After the morning keynotes I dropped into Chris DiBona’s presentation on Google’s Summer of code program. Chris presented the background of the program and then showed a number of slides that outlined what projects students are hacking on during their Summer of Code.
Google’s aim with the Summer of Code project is to support the open source world by giving money to students who propose to support interesting open source projects. Students from around the world file applications with Google to participate in the project — in these applications they outline what they plan do for their project, which existing open source projects its related to, and lots of other vital details like t-shirt size and favorite color.
Google then undertakes the arduous process of narrowing down these applications and selecting the best projects to participate in the Summer of Code. Mentors from the related projects then take on the selected students to help them out during the project and to monitor their progress.
Students chosen to participate in the project are paid $500 at the beginning of the project. $2000 is paid out at mid-term if their mentor decides that they have met the progress expectations. When the project concludes and the mentor approves the students work, the students get a final $2000. The mentor also get $500 for their role in mentoring the students.
Chris pointed out that $4500 may go a long way in some countries and less far in others. One Summer of Code participant chose to invest his money by starting a company and hiring two employees. That wouldn’t be possible in countries where the purchasing power of $4500 doesn’t go much beyond covering the costs of the roof over your head and pizza while you hack on the project.
Google didn’t sponsor any projects that were related to Google. The most popular projects supported in decreasing order were: KDE, Ubuntu, Python, Gnome, Apache, Boost, Gaim, GNU FSF and Drupal. Boost and Drupal were the clear surprises in this list and the list overall shows which projects did a great job in engaging their community and getting them to submit proposals to Google on their behalf.

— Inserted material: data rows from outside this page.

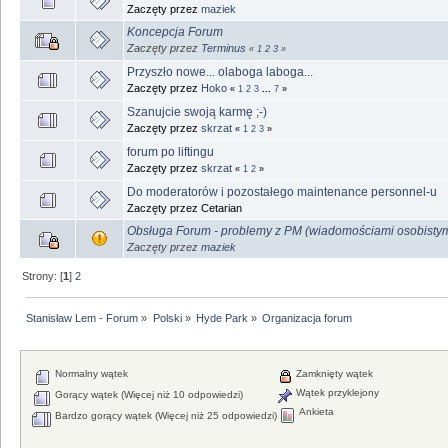
Zaczęty przez
maziek
Koncepcja Forum
Zaczęty przez
Terminus
«
1
2
3
»
Przyszło nowe... olaboga laboga...
Zaczęty przez
Hoko
«
1
2
3
...
7
»
Szanujcie swoją karmę ;-)
Zaczęty przez
skrzat
«
1
2
3
»
forum po liftingu
Zaczęty przez
skrzat
«
1
2
»
Do moderatorów i pozostałego maintenance personnel-u
Zaczęty przez Cetarian
Obsługa Forum - problemy z PM (wiadomościami osobistym
Zaczęty przez
maziek
Strony: [
1
]
2
Stanisław Lem - Forum
»
Polski
»
Hyde Park
»
Organizacja forum
Normalny wątek
Zamknięty wątek
Wątek przyklejony
Gorący wątek (Więcej niż 10 odpowiedzi)
Ankieta
Bardzo gorący wątek (Więcej niż 25 odpowiedzi)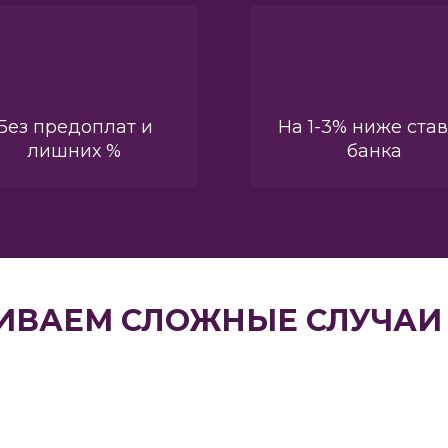
Без предоплат и
На 1-3% ниже ста
лишних %
банка
ИВАЕМ СЛОЖНЫЕ СЛУЧАИ 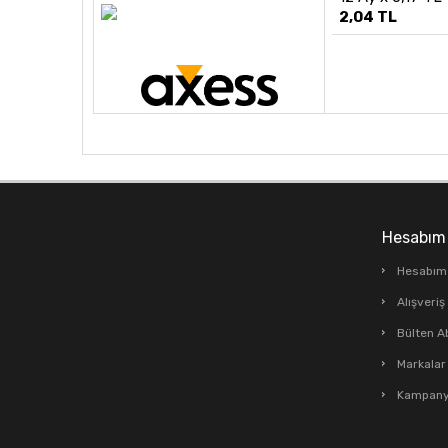
2,04 TL
Hesabım
Hesabım
Alışveri
Bülten A
Markalar
Kampanya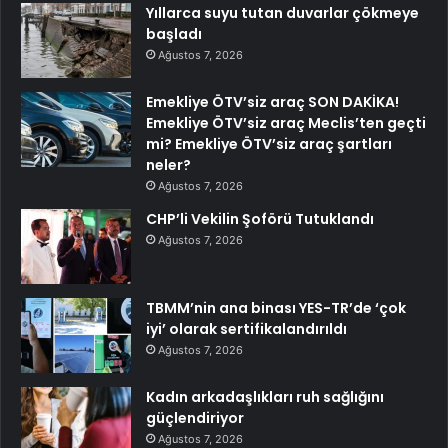
Yıllarca suyu tutan duvarlar çökmeye
başladı
Ağustos 7, 2026
Emekliye ÖTV’siz araç SON DAKİKA!
Emekliye ÖTV’siz araç Meclis’ten geçti
mi? Emekliye ÖTV’siz araç şartları
neler?
Ağustos 7, 2026
CHP’li Vekilin Şoförü Tutuklandı
Ağustos 7, 2026
TBMM’nin ana binası YES-TR’de ‘çok
iyi’ olarak sertifikalandırıldı
Ağustos 7, 2026
Kadın arkadaşlıkları ruh sağlığını
güçlendiriyor
Ağustos 7, 2026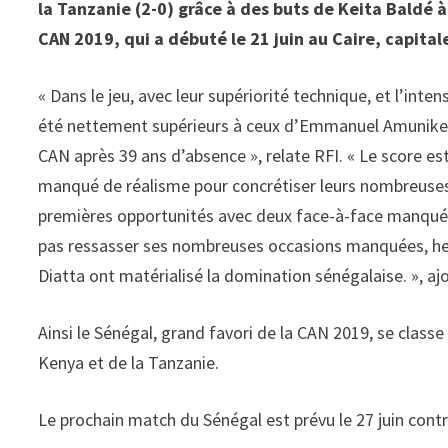
la Tanzanie (2-0) grâce à des buts de Keita Baldé 
CAN 2019, qui a débuté le 21 juin au Caire, capitale
« Dans le jeu, avec leur supériorité technique, et l’in
été nettement supérieurs à ceux d’Emmanuel Amunike. L
CAN après 39 ans d’absence », relate RFI. « Le score es
manqué de réalisme pour concrétiser leurs nombreuses 
premières opportunités avec deux face-à-face manqués
pas ressasser ses nombreuses occasions manquées, h
Diatta ont matérialisé la domination sénégalaise. », aj
Ainsi le Sénégal, grand favori de la CAN 2019, se classe
Kenya et de la Tanzanie.
Le prochain match du Sénégal est prévu le 27 juin contre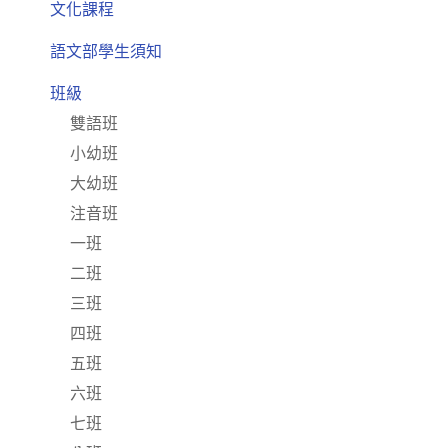
文化課程
語文部學生須知
班級
雙語班
小幼班
大幼班
注音班
一班
二班
三班
四班
五班
六班
七班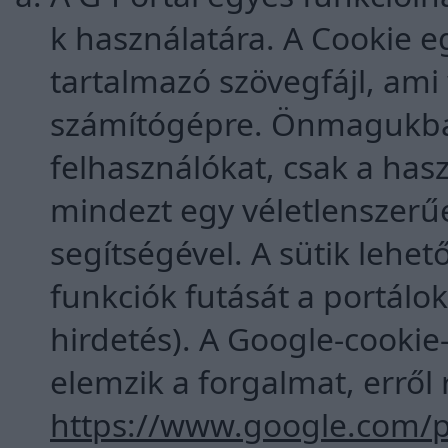
k használatára. A Cookie 
tartalmazó szövegfájl, ami
számítógépre. Önmagukba
felhasználókat, csak a has
mindezt egy véletlenszerű
segítségével. A sütik lehet
funkciók futását a portálok
hirdetés). A Google-cookie
elemzik a forgalmat, erről 
https://www.google.com/po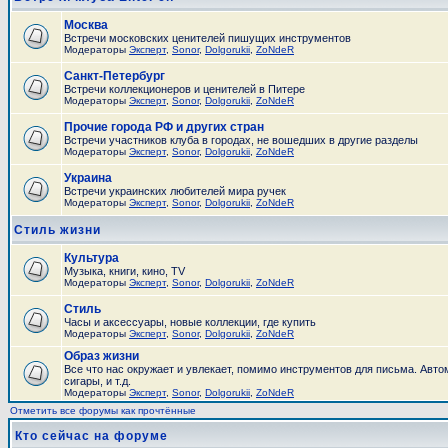
Москва
Встречи московских ценителей пишущих инструментов
Модераторы
Эксперт
,
Sonor
,
Dolgorukii
,
ZoNdeR
Санкт-Петербург
Встречи коллекционеров и ценителей в Питере
Модераторы
Эксперт
,
Sonor
,
Dolgorukii
,
ZoNdeR
Прочие города РФ и других стран
Встречи участников клуба в городах, не вошедших в другие разделы
Модераторы
Эксперт
,
Sonor
,
Dolgorukii
,
ZoNdeR
Украина
Встречи украинских любителей мира ручек
Модераторы
Эксперт
,
Sonor
,
Dolgorukii
,
ZoNdeR
Стиль жизни
Культура
Музыка, книги, кино, TV
Модераторы
Эксперт
,
Sonor
,
Dolgorukii
,
ZoNdeR
Стиль
Часы и аксесcуары, новые коллекции, где купить
Модераторы
Эксперт
,
Sonor
,
Dolgorukii
,
ZoNdeR
Образ жизни
Все что нас окружает и увлекает, помимо инструментов для письма. Авто
сигары, и т.д.
Модераторы
Эксперт
,
Sonor
,
Dolgorukii
,
ZoNdeR
Отметить все форумы как прочтённые
Кто сейчас на форуме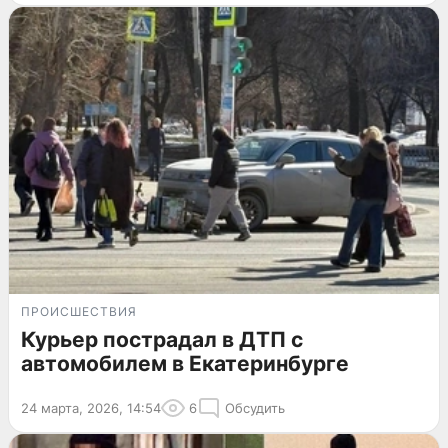
ПРОИСШЕСТВИЯ
Курьер пострадал в ДТП с
автомобилем в Екатеринбурге
24 марта, 2026, 14:54
6
Обсудить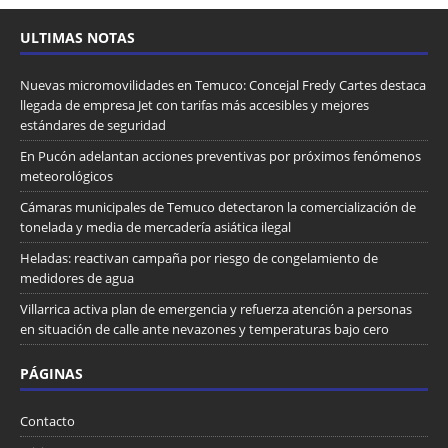
ULTIMAS NOTAS
Nuevas micromovilidades en Temuco: Concejal Fredy Cartes destaca
llegada de empresa Jet con tarifas más accesibles y mejores
estándares de seguridad
En Pucón adelantan acciones preventivas por próximos fenómenos
meteorológicos
Cámaras municipales de Temuco detectaron la comercialización de
tonelada y media de mercadería asiática ilegal
Heladas: reactivan campaña por riesgo de congelamiento de
medidores de agua
Villarrica activa plan de emergencia y refuerza atención a personas
en situación de calle ante nevazones y temperaturas bajo cero
PÁGINAS
Contacto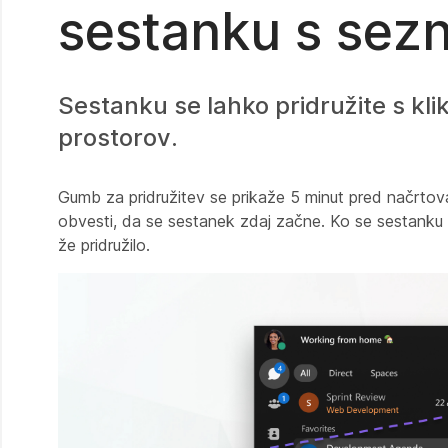
sestanku s sez
Sestanku se lahko pridružite s kl
prostorov.
Gumb za pridružitev se prikaže 5 minut pred načrt
obvesti, da se sestanek zdaj začne. Ko se sestanku pr
že pridružilo.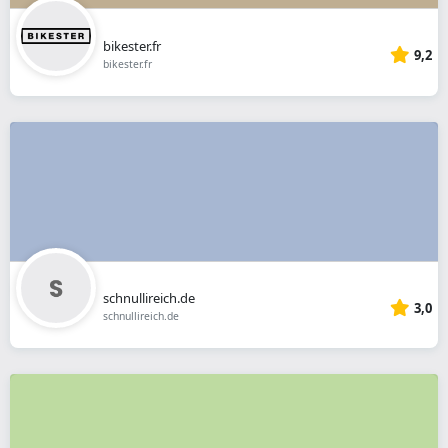
bikester.fr
9,2
bikester.fr
schnullireich.de
3,0
schnullireich.de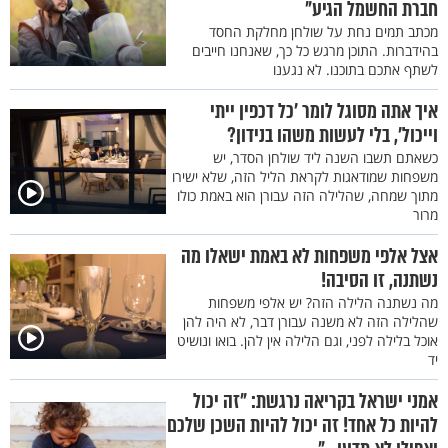
חברת החשמל הגיע"
מכתב תמים נחת על שולחן מחלקת החסד
בהידברות. התוכן מרגש כל כך, שאנחנו חייבים
לשתף אתכם בתוכנו. לא נגענו
איך אתה מסוגל לומר ’כל דכפין ייתי
וייכול’, בלי לעשות משהו בנידון?
כשאתם תשבו השנה ליד שולחן הסדר, יש
משפחות שמודאגות לקראת הליל הזה, שלא ישירו
מתוך שמחה, שהלילה הזה עבורן הוא באמת כולו
מרור
אצל אלפי משפחות לא באמת ישאלו מה
נשתנה, זו הסיבה!
מה נשתנה הלילה הזה? יש אלפי משפחות
שהלילה הזה לא משנה עבורן דבר, לא היה להן
אוכל בלילה לפני, וגם הלילה אין להן. בואו ונושיט
יד
אמני ישראל בקריאה נרגשת: "זה יכול
להיות כל אחד! זה יכול להיות השכן שלכם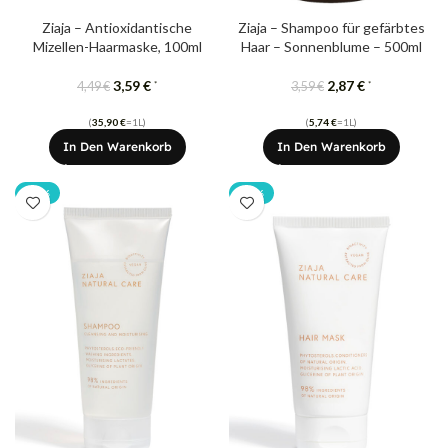
Ziaja – Antioxidantische
Ziaja – Shampoo für gefärbtes
Mizellen-Haarmaske, 100ml
Haar – Sonnenblume – 500ml
3,59
€
2,87
€
*
*
4,49
€
3,59
€
(
35,90
€
=1L)
(
5,74
€
=1L)
In Den Warenkorb
In Den Warenkorb
-20%
-20%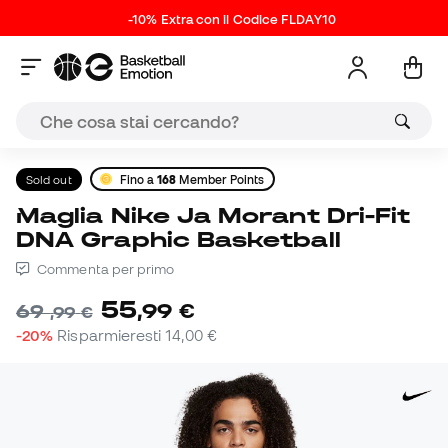
-10% Extra con il Codice FLDAY10
Sold out
Fino a
168
Member Points
Maglia Nike Ja Morant Dri-Fit
DNA Graphic Basketball
Commenta per primo
55
,
99
€
69
,
99
€
-20%
Risparmieresti
14,00 €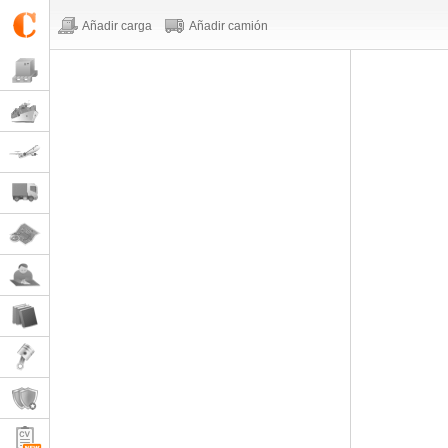
Añadir carga
Añadir camión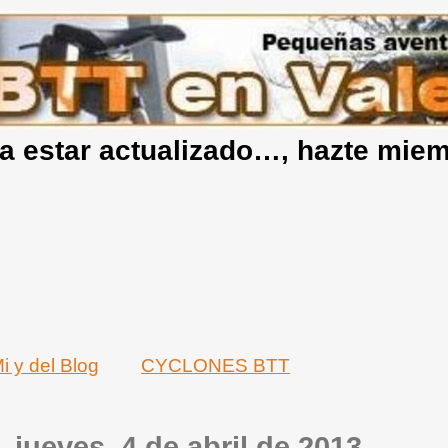
a estar actualizado…, hazte mie
i y del Blog
CYCLONES BTT
jueves, 4 de abril de 2013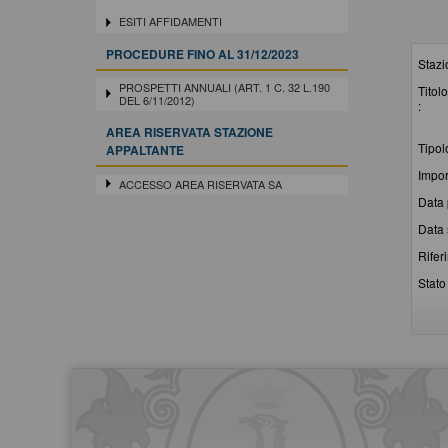
ESITI AFFIDAMENTI
PROCEDURE FINO AL 31/12/2023
Stazi
PROSPETTI ANNUALI (ART. 1 C. 32 L.190
Titolo
DEL 6/11/2012)
:
AREA RISERVATA STAZIONE
Tipol
APPALTANTE
Impor
ACCESSO AREA RISERVATA SA
Data 
Data 
Rifer
Stato 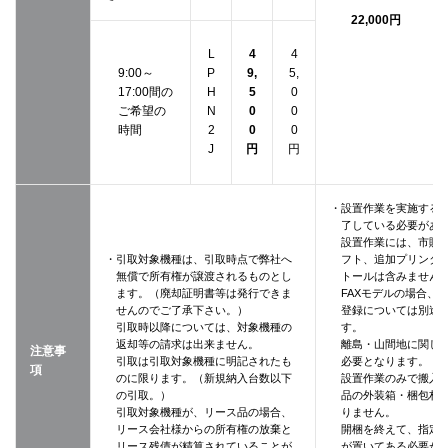
22,000円
L
4
4
9:00～
P
9,
5,
17:00間の
H
5
0
ご希望の
N
0
0
時間
2
0
0
J
円
円
・設置作業を実施する
了している必要があ
設置作業には、市販
・引取対象機種は、引取時点で弊社へ
フト、追加プリンタ
無償で所有権が譲渡されるものとし
トールは含みません
ます。（廃却証明書等は発行できま
FAXモデルの場合、
せんのでご了承下さい。）
登録については別途
引取時以降については、対象機種の
す。
返却等の請求は出来ません。
離島・山間地に関し
注意事
引取は引取対象機種に明記されたも
必要となります。
項
のに限ります。（新規納入台数以下
設置作業のみで搬入
の引取。）
品の外装箱・梱包材
引取対象機種が、リース品の場合、
りません。
リース会社様からの所有権の放棄と
開梱を終えて、指定
リース残債が精算されていることが
が置いてある必要が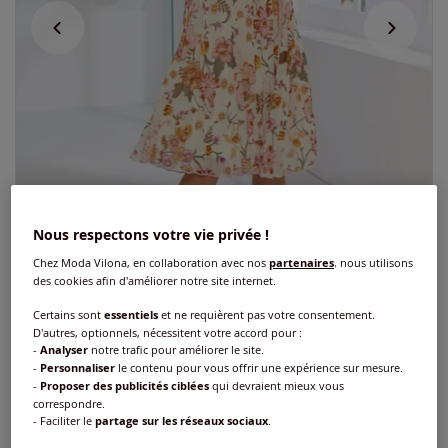
Nous respectons votre vie privée !
Chez Moda Vilona, en collaboration avec nos
partenaires
, nous utilisons
des cookies afin d'améliorer notre site internet.
Certains sont
essentiels
et ne requièrent pas votre consentement.
Exclu web
D'autres, optionnels, nécessitent votre accord pour :
-
Analyser
notre trafic pour améliorer le site.
Robe plissée qualité plissée tendance
-
Personnaliser
le contenu pour vous offrir une expérience sur mesure.
-
Proposer des publicités ciblées
qui devraient mieux vous
correspondre.
Réf : 430.170.007
- Faciliter le
partage sur les réseaux sociaux
.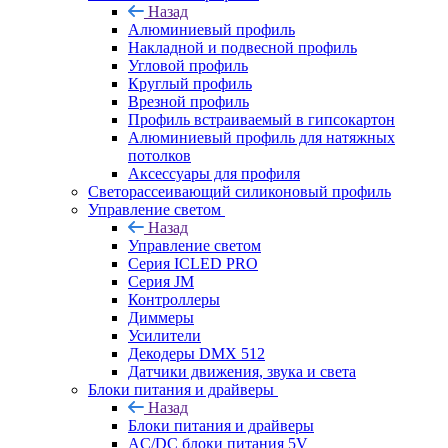
Назад
Алюминиевый профиль
Накладной и подвесной профиль
Угловой профиль
Круглый профиль
Врезной профиль
Профиль встраиваемый в гипсокартон
Алюминиевый профиль для натяжных
потолков
Аксессуары для профиля
Светорассеивающий силиконовый профиль
Управление светом
Назад
Управление светом
Серия ICLED PRO
Серия JM
Контроллеры
Диммеры
Усилители
Декодеры DMX 512
Датчики движения, звука и света
Блоки питания и драйверы
Назад
Блоки питания и драйверы
AC/DC блоки питания 5V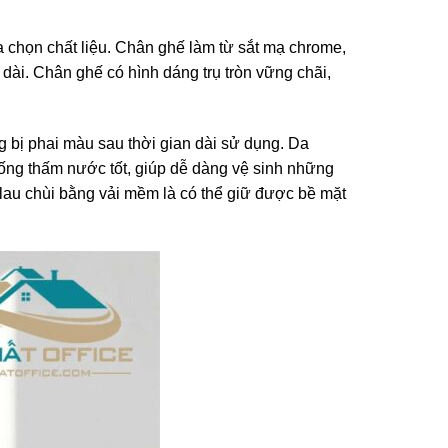
a chọn chất liệu. Chân ghế làm từ sắt mạ chrome,
 dài. Chân ghế có hình dáng trụ tròn vững chãi,
g bị phai màu sau thời gian dài sử dụng. Da
hống thấm nước tốt, giúp dễ dàng vệ sinh những
n lau chùi bằng vải mềm là có thể giữ được bề mặt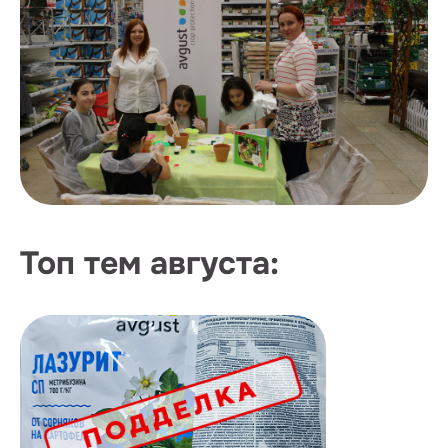
Топ тем августа: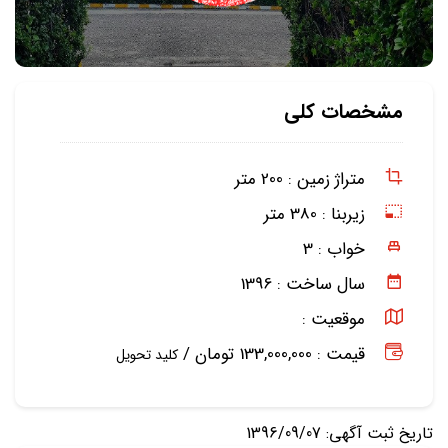
مشخصات کلی
متراژ زمین :
200 متر
زیربنا :
380 متر
خواب :
3
سال ساخت :
1396
موقعیت :
قیمت : 133,000,000 تومان /
کلید تحویل
تاریخ ثبت آگهی: 1396/09/07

Each project must also choose a license — the top licenses this year were: 48.0% GPL, 13.7% BSD, LGPL 12.7%. Compared to last year: GPL %41, BSD 18%, Apache 12%. The GPL still remains the heavy-weight open source license! The students also came from a wide range of majors besides computer science: Mechanical engineering, English literature, interior design, urban planning, astronomy, cartography, genetics, developmental psychology. This shows that OSS enjoys wide support in a many different fields — not only from computer science.
OSS also enjoys support from a wide array of countries, but with a heavy slant towards the US and Europe. By far the most applicants where from the US, followed by Germany and the UK. Other european countries were strong as was Brazil, but only a handful of entries were received from South Africa, with zero from central African nations. While a number of entries came from India and China, asia in general was not very well represented.
Chris threw out a number of other stats and graphs, but I didn’t manage to get them all down for you. I did however manage to get these overall stats:
- 6338 applications received from
- 3044 applicats
- 1260 mentors
- 630 students
- 456 schools
- 102 open source organizations
- 90 countries
This shows that open source software has an impressive reach — it may not be well distributed, but it reaches into the far corners of the world. Thanks to Google for doing a second round of the $3M program and thanks to Chris for sharing these numbers. Quantifying open source adoption around the world is a good challenge and getting some hard numbers from this program is a refreshing relief form estimates created by various research firms.